Он жил с отцом в деревне и читал. Пушкина, Лермонтова, Гоголя, Жуковского. Гюго и Бичер-Стоу. Журналы. Отец говаривал: «Читай, читай все, дружок! Только доброе осядет в твоей душе».
…Зима. Поздний вечер. Метель на дворе. В комнате натоплено. Пахнет соломой, соломой топят печи. Красное пламя свечи. Михаил Егорович отрывает глаза от хозяйственных бумаг, смотрит на Всеволода. А тому жаль расставаться с книгой. Сейчас отец станет проходить с ним урок, будет кипятиться, объясняя десятичные дроби. Но отец берет в руки евангелие. Всеволод внимательно слушает. В золотой от солнца стране со сверкающими белыми городами жил странный человек, очень добрый и очень правдивый.
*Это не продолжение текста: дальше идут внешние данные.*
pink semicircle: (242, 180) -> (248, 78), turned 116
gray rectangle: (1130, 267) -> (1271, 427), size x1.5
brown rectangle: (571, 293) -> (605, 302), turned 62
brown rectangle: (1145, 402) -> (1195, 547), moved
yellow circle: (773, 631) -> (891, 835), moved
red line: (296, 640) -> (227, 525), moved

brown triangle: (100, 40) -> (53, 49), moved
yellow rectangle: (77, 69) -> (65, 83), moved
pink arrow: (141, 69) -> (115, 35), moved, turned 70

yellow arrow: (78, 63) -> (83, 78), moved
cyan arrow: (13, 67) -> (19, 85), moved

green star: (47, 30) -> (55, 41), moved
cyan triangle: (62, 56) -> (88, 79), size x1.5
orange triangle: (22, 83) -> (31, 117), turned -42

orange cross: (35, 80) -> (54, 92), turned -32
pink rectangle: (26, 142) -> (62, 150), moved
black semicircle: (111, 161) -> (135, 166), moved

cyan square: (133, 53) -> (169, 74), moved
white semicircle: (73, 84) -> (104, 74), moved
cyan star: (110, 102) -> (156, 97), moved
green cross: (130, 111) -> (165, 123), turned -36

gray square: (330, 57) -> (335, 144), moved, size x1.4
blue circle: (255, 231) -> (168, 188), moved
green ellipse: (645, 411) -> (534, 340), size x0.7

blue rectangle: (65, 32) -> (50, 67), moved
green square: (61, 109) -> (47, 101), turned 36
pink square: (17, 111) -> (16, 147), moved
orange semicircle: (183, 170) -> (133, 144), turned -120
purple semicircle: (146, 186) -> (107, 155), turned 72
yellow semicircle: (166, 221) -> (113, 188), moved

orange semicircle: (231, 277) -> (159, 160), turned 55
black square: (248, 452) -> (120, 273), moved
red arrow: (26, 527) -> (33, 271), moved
Он никому не делал зла и безропотно сносил обиды. Старый Том тоже не роптал, когда его мучил хозяин. Он отказался ударить женщину, хотя знал, что его самого жестоко изобьют за это.
— Ты понял? — спрашивает отец. — И кто ударил тебя в правую щеку, обрати ему и другую.
— Папа, помнишь, дядя приезжал? Ведь тогда точно так было: он ударил своего Фому в лицо, а Фома стоит; и дядя его с другой стороны ударил — Фома все стоит. Мне его жалко стало, и я заплакал.
— Не то, дружок, не то…
Красные языки огня мечутся, гудят в печке…
Засыпая, Всеволод долго смотрел на красный ковер — причудливые узоры превращались в цветы, зверей, птиц, в человеческие лица. Всеволод думал о матери. Он скучал. Отцу нельзя было говорить об этом. Иногда Всеволод посылал матери письма. Шестилетний человек страдал: «Дай бог мне еще видеть вас».
Екатерина Степановна шла на все, лишь бы вернуть Всеволода. Она подала прошение князю Суворову, петербургскому генерал-губернатору: «…Несчастный мальчик остался при своем безумном и развратном отце. В настоящее время ему уже осьмой год, он растет без всякого призрения и вместо уроков и наставлений, необходимых в его возрасте, видит только грязные картины безнравственной жизни…»
Князь Суворов направил документы в Третье отделение. Агенты «выяснили личность» Гаршиной и установили, что «она осталась в бедном положении». Екатерине Степановне было выдано сто рублей. К тому времени Михаил Егорович согласился вернуть Всеволода матери, с тем чтобы мальчик продолжал образование в гимназии.